Collected data:
-*-*-

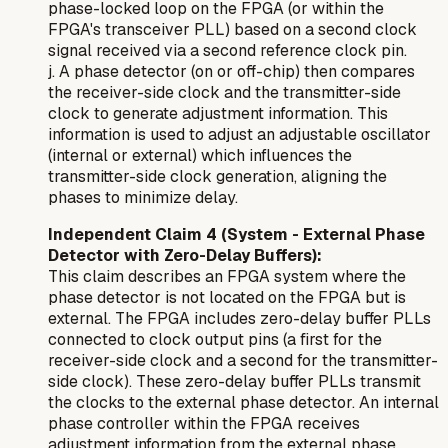
phase-locked loop on the FPGA (or within the
FPGA's transceiver PLL) based on a second clock
signal received via a second reference clock pin.
j. A phase detector (on or off-chip) then compares
the receiver-side clock and the transmitter-side
clock to generate adjustment information. This
information is used to adjust an adjustable oscillator
(internal or external) which influences the
transmitter-side clock generation, aligning the
phases to minimize delay.
Independent Claim 4 (System - External Phase
Detector with Zero-Delay Buffers):
This claim describes an FPGA system where the
phase detector is
not
located on the FPGA but is
external. The FPGA includes zero-delay buffer PLLs
connected to clock output pins (a first for the
receiver-side clock and a second for the transmitter-
side clock). These zero-delay buffer PLLs transmit
the clocks to the external phase detector. An internal
phase controller within the FPGA receives
adjustment information from the external phase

-*-*-

• **Your instructions**
Please copy the lines in the records above between the one holding "(internal or external) which influences the" and the one holding "receiver-side clock and a", inclusive, exactly and with no other line.

• **Answer below**
(internal or external) which influences the
transmitter-side clock generation, aligning the
phases to minimize delay.
Independent Claim 4 (System - External Phase
Detector with Zero-Delay Buffers):
This claim describes an FPGA system where the
phase detector is
not
located on the FPGA but is
external. The FPGA includes zero-delay buffer PLLs
connected to clock output pins (a first for the
receiver-side clock and a second for the transmitter-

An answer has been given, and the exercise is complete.